McClellandville contains two properties listed on the National Register of Historic Places: the Samuel Lindsey House and the Wesley M.E. Church.

==Education==

Previously McClellandville was in the Newark School District.

Today, public schools serving McClellandville are managed by New Castle County, though zoning shifts mean many students now attend schools associated with the Colonial School District, Christina School District, or the Red Clay Consolidated School District. Precise assignment depends on parcel address and local boundary definitions.

Here are some local schools within reasonable proximity (around New Castle):

Calvin R. McCullough Middle School (Grades 6–8) – located in New Castle, part of the Colonial School District.

Bedford (Gunning) Middle School, Castle Hills Elementary, among several other Colonial District schools, serve the area as per Census-based locators.

Other districts (Christina and Red Clay) may include schools like:

R. Elisabeth Maclary Elementary (Christina School District).

John Dickinson School, a Red Clay secondary school with an IB program.

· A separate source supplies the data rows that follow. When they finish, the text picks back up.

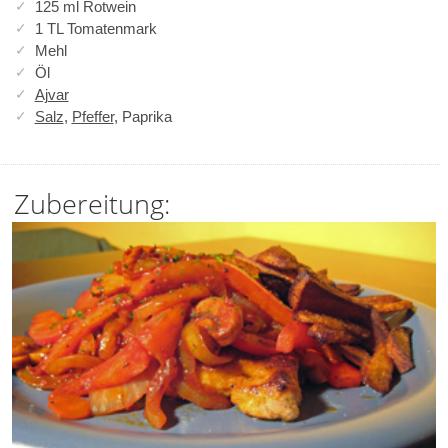
125 ml Rotwein
1 TL Tomatenmark
Mehl
Öl
Ajvar
Salz
,
Pfeffer
, Paprika
Zubereitung:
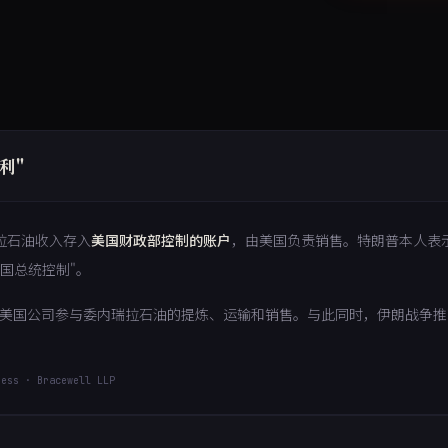
利"
拉石油收入存入
美国财政部控制的账户
，由美国负责销售。特朗普本人表示
国总统控制"。
允许美国公司参与委内瑞拉石油的提炼、运输和销售。与此同时，伊朗战争
ess · Bracewell LLP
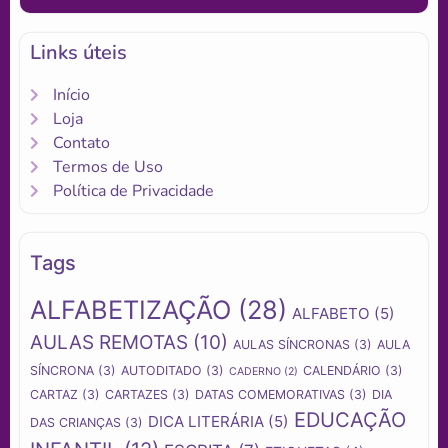
Links úteis
Início
Loja
Contato
Termos de Uso
Política de Privacidade
Tags
ALFABETIZAÇÃO
(28)
ALFABETO
(5)
AULAS REMOTAS
(10)
AULAS SÍNCRONAS
(3)
AULA
SÍNCRONA
(3)
AUTODITADO
(3)
CALENDÁRIO
(3)
CADERNO
(2)
CARTAZ
(3)
CARTAZES
(3)
DATAS COMEMORATIVAS
(3)
DIA
EDUCAÇÃO
DICA LITERÁRIA
(5)
DAS CRIANÇAS
(3)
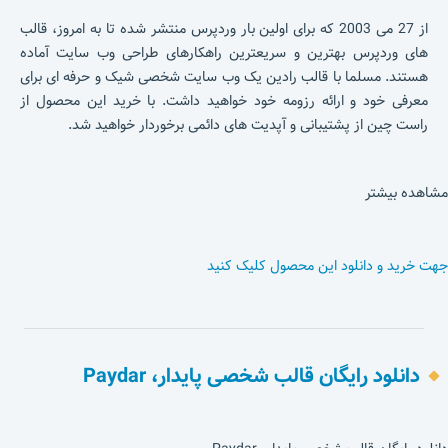
از 27 می 2003 که برای اولین بار وردپرس منتشر شده تا به امروز، قالب
های وردپرس بهترین و سریعترین راهکارهای طراحی وب سایت آماده
هستند. مسلما با قالب رادین یک وب سایت شخصی شیک و حرفه ای برای
معرفی خود و ارائه رزومه خود خواهید داشت. با خرید این محصول از
راست چین از پشتیبانی و آپدیت های دائمی برخوردار خواهید شد.
مشاهده بیشتر
جهت خرید و دانلود این محصول کلیک کنید
دانلود رایگان قالب شخصی پایدار، Paydar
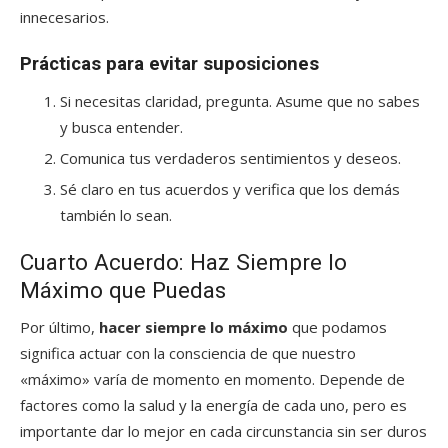
innecesarios.
Prácticas para evitar suposiciones
Si necesitas claridad, pregunta. Asume que no sabes
y busca entender.
Comunica tus verdaderos sentimientos y deseos.
Sé claro en tus acuerdos y verifica que los demás
también lo sean.
Cuarto Acuerdo: Haz Siempre lo
Máximo que Puedas
Por último,
hacer siempre lo máximo
que podamos
significa actuar con la consciencia de que nuestro
«máximo» varía de momento en momento. Depende de
factores como la salud y la energía de cada uno, pero es
importante dar lo mejor en cada circunstancia sin ser duros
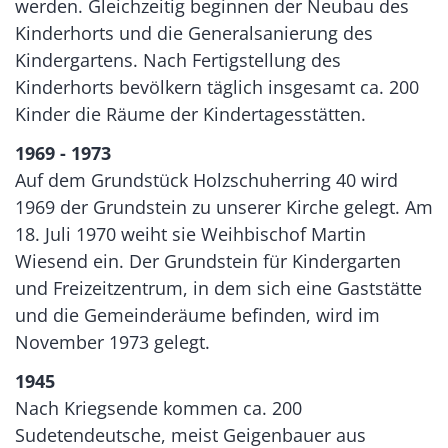
werden. Gleichzeitig beginnen der Neubau des
Kinderhorts und die Generalsanierung des
Kindergartens. Nach Fertigstellung des
Kinderhorts bevölkern täglich insgesamt ca. 200
Kinder die Räume der Kindertagesstätten.
1969 - 1973
Auf dem Grundstück Holzschuherring 40 wird
1969 der Grundstein zu unserer Kirche gelegt. Am
18. Juli 1970 weiht sie Weihbischof Martin
Wiesend ein. Der Grundstein für Kindergarten
und Freizeitzentrum, in dem sich eine Gaststätte
und die Gemeinderäume befinden, wird im
November 1973 gelegt.
1945
Nach Kriegsende kommen ca. 200
Sudetendeutsche, meist Geigenbauer aus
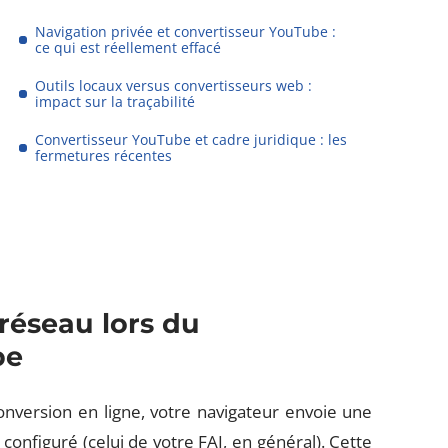
Navigation privée et convertisseur YouTube :
ce qui est réellement effacé
Outils locaux versus convertisseurs web :
impact sur la traçabilité
Convertisseur YouTube et cadre juridique : les
fermetures récentes
réseau lors du
be
nversion en ligne, votre navigateur envoie une
onfiguré (celui de votre FAI, en général). Cette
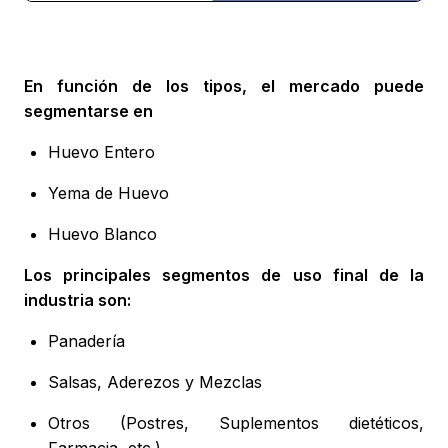
En función de los tipos, el mercado puede
segmentarse en
Huevo Entero
Yema de Huevo
Huevo Blanco
Los principales segmentos de uso final de la
industria son:
Panadería
Salsas, Aderezos y Mezclas
Otros (Postres, Suplementos dietéticos,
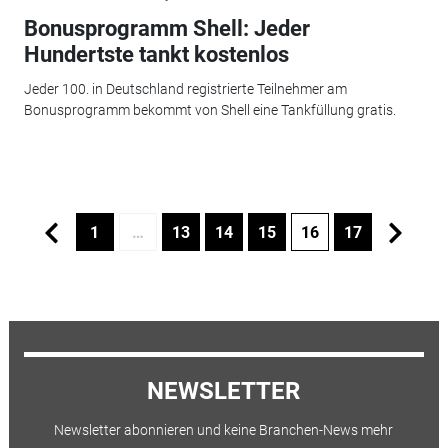
Bonusprogramm Shell: Jeder
Hundertste tankt kostenlos
Jeder 100. in Deutschland registrierte Teilnehmer am
Bonusprogramm bekommt von Shell eine Tankfüllung gratis.
1
…
13
14
15
16
17
NEWSLETTER
Newsletter abonnieren und keine Branchen-News mehr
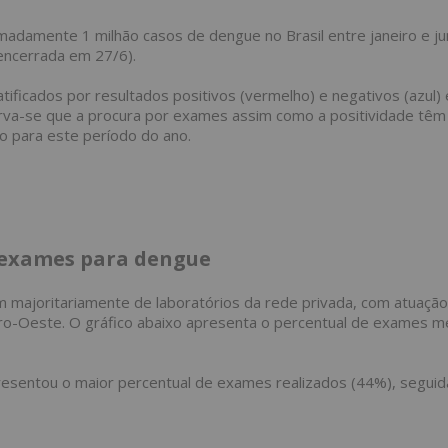
madamente 1 milhão casos de dengue no Brasil entre janeiro e j
encerrada em 27/6).
tificados por resultados positivos (vermelho) e negativos (azul) 
erva-se que a procura por exames assim como a positividade tê
 para este período do ano.
s exames para dengue
 majoritariamente de laboratórios da rede privada, com atuação
tro-Oeste. O gráfico abaixo apresenta o percentual de exames m
presentou o maior percentual de exames realizados (44%), seguid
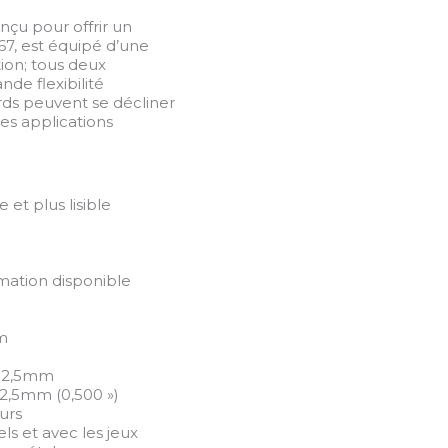
nçu pour offrir un
67, est équipé d’une
ion; tous deux
de flexibilité
rds peuvent se décliner
es applications
et plus lisible
mation disponible
mm
e 12,5mm
12,5mm (0,500 »)
urs
ls et avec les jeux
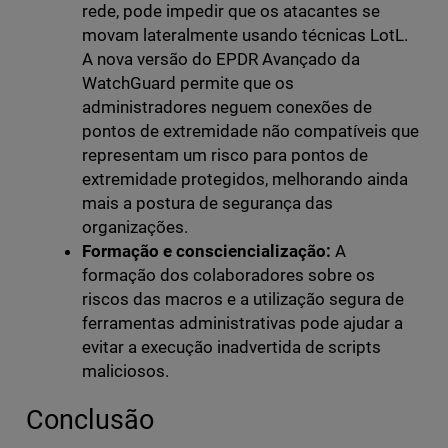
rede, pode impedir que os atacantes se
movam lateralmente usando técnicas LotL.
A nova versão do EPDR Avançado da
WatchGuard permite que os
administradores neguem conexões de
pontos de extremidade não compatíveis que
representam um risco para pontos de
extremidade protegidos, melhorando ainda
mais a postura de segurança das
organizações.
Formação e consciencialização:
A
formação dos colaboradores sobre os
riscos das macros e a utilização segura de
ferramentas administrativas pode ajudar a
evitar a execução inadvertida de scripts
maliciosos.
Conclusão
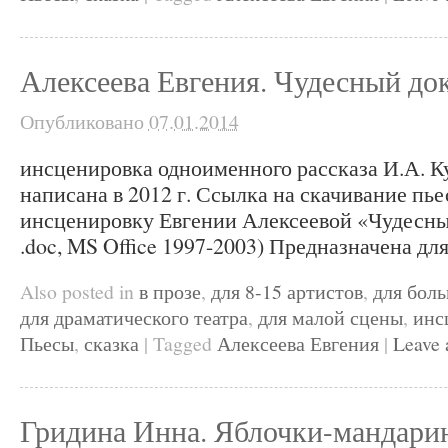
Алексеева Евгения. Чудесный до
Опубликовано
07.01.2014
инсценировка одноименного рассказа И.А. К
написана в 2012 г. Ссылка на скачивание пье
инсценировку Евгении Алексеевой «Чудесны
.doc, MS Office 1997-2003) Предназначена для
Also posted in
в прозе
,
для 8-15 артистов
,
для бол
для драматического театра
,
для малой сцены
,
инс
Пьесы
,
сказка
|
Tagged
Алексеева Евгения
|
Leave
Гридина Инна. Яблочки-мандари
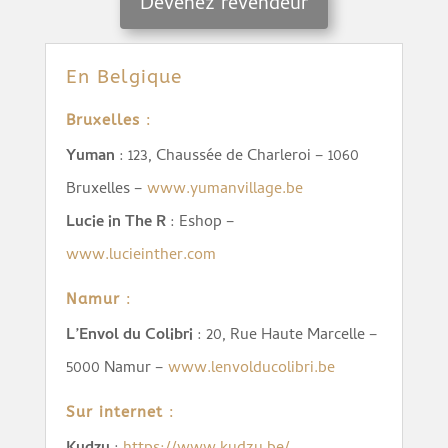
Devenez revendeur
En Belgique
Bruxelles
:
Yuman
: 123, Chaussée de Charleroi – 1060
Bruxelles –
www.yumanvillage.be
Lucie in The R
: Eshop –
www.lucieinther.com
Namur
:
L’Envol du Colibri
: 20, Rue Haute Marcelle –
5000 Namur –
www.lenvolducolibri.be
Sur internet
:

Students in New Castle County — including those from McClellandville — can opt into New Castle County Vocational-Technical School District programs (e.g., Delcastle, Hodgson, Howard, and St. Georges Tech), offering 41 CTE tracks, dual enrollment, and industry credentials.

Nearby flagship: Delcastle Technical High School in Newport (1417 Newport Rd), serving 1,598 students across Grades 9–12.

K–12 education for McClellandville is now part of New Castle County's patchwork of districts — Colonial, with possible overlap by Christina or Red Clay.

Middle and elementary schools within New Castle County are accessible, alongside vocational‑technical high school options.